Content starts

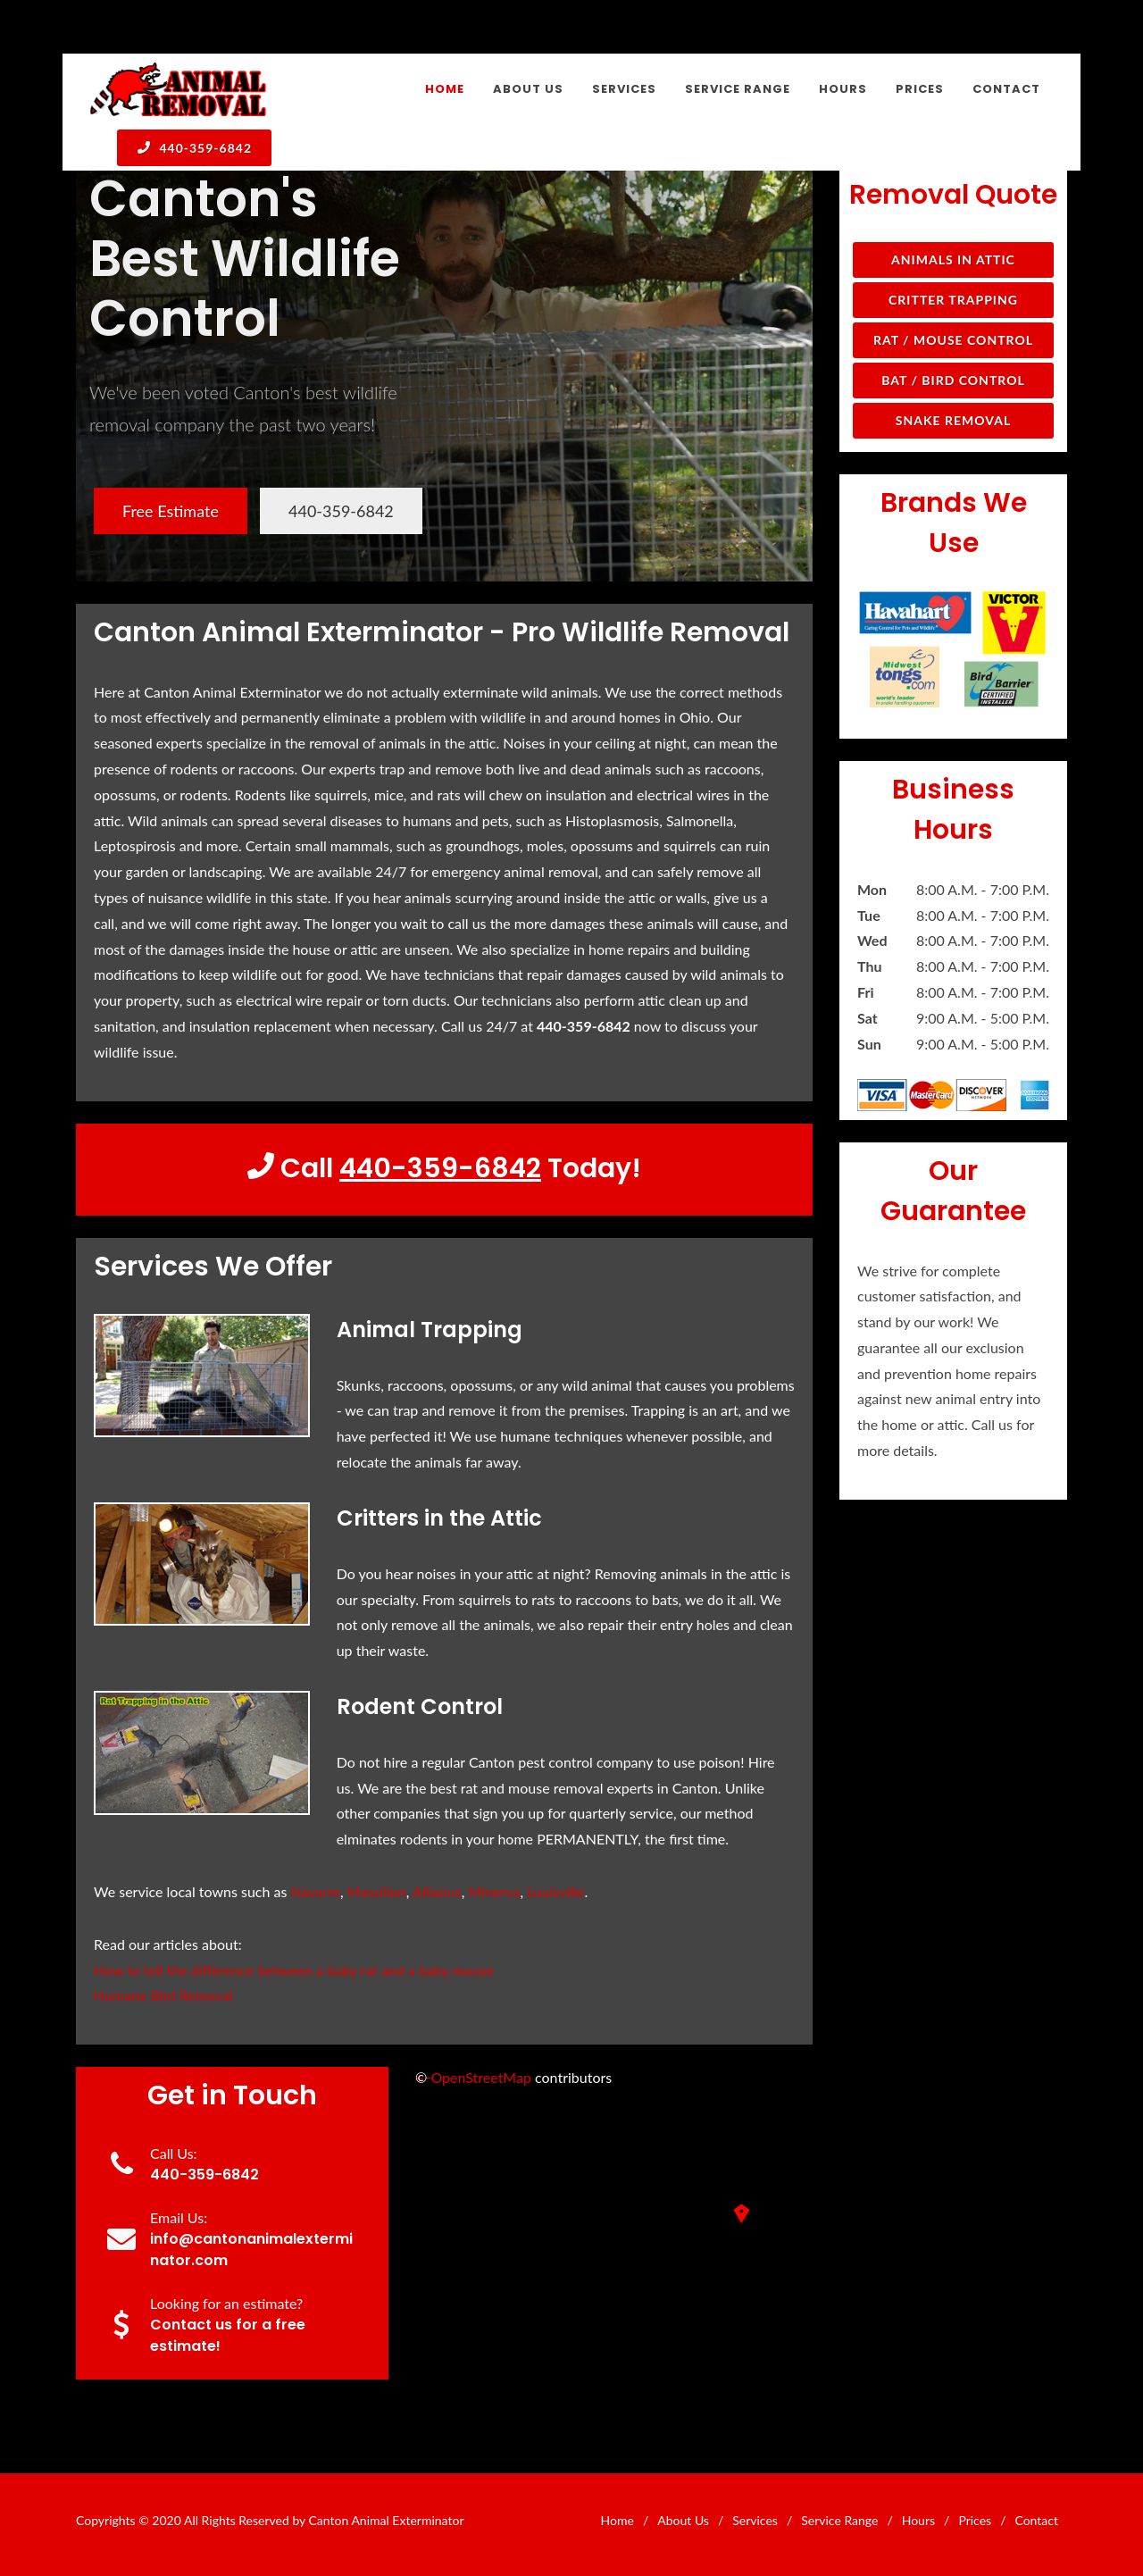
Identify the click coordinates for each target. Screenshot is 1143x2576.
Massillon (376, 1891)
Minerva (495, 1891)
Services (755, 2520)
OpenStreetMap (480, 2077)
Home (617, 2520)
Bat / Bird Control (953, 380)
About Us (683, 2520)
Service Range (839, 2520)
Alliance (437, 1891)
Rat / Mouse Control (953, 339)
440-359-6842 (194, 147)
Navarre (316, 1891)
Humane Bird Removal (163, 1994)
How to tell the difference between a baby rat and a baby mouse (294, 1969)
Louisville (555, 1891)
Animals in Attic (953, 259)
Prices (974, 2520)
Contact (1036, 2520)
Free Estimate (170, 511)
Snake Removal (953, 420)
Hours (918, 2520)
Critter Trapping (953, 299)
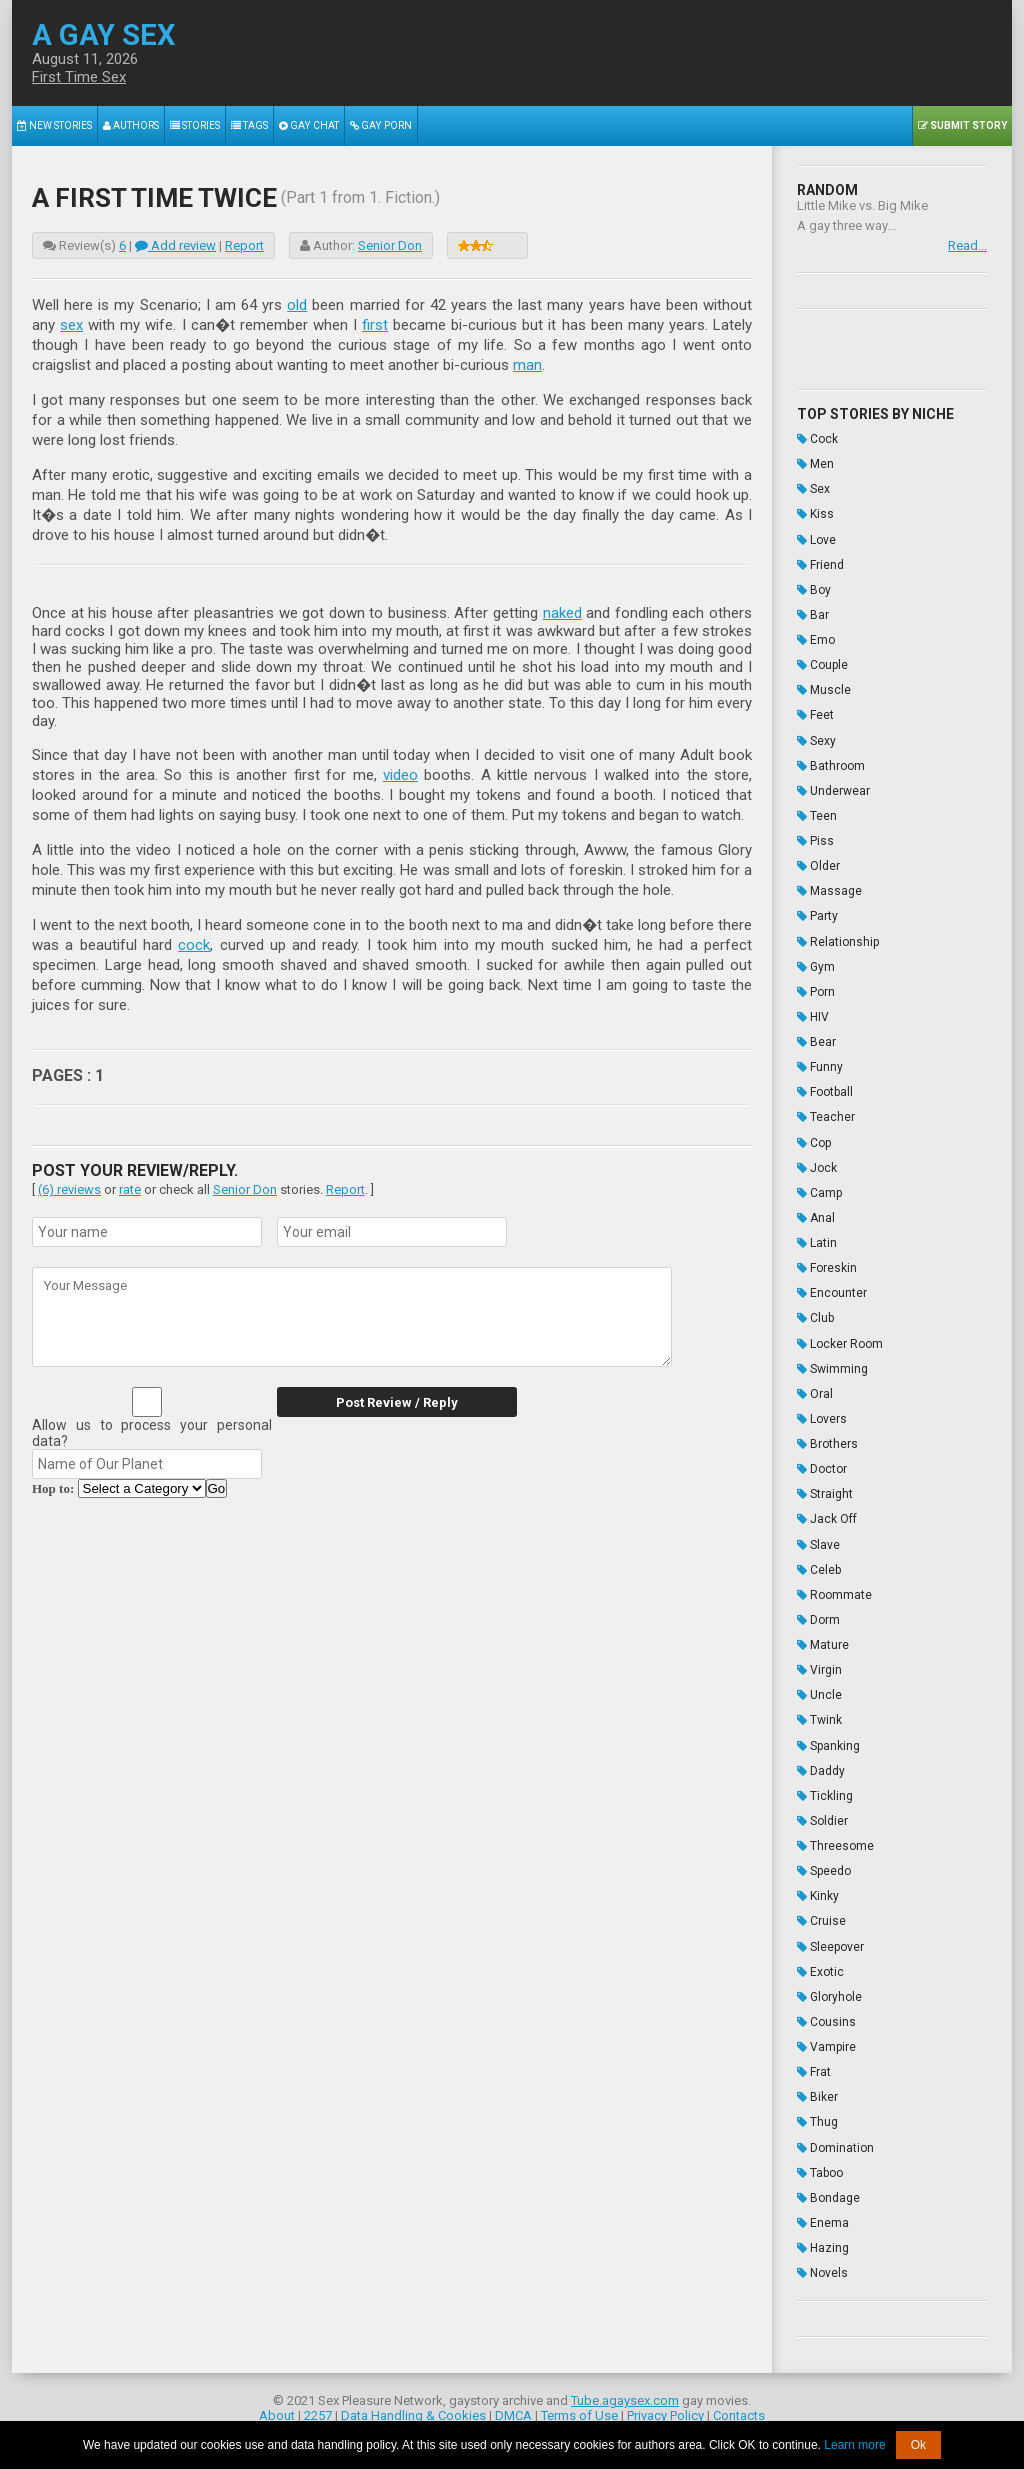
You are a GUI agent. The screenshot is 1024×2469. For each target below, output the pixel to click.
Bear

Content ends

:: WHAT YOU ARE ASKED TO DO ::
Drop the pictures, then repeat the material word for word.

:: YOUR SOLUTION ::
Identify the click coordinates for each target. Screenshot is 1143x2576.
Massillon (376, 1891)
Minerva (495, 1891)
Services (755, 2520)
OpenStreetMap (480, 2077)
Home (617, 2520)
Bat / Bird Control (953, 380)
About Us (683, 2520)
Service Range (839, 2520)
Alliance (437, 1891)
Rat / Mouse Control (953, 339)
440-359-6842 (194, 147)
Navarre (316, 1891)
Humane Bird Removal (163, 1994)
How to tell the difference between a baby rat and a baby mouse (294, 1969)
Louisville (555, 1891)
Animals in Attic (953, 259)
Prices (974, 2520)
Contact (1036, 2520)
Free Estimate (170, 511)
Snake Removal (953, 420)
Hours (918, 2520)
Critter Trapping (953, 299)
You are a GUI agent. The screenshot is 1024×2469. For each target below, output the pixel to click.
Bear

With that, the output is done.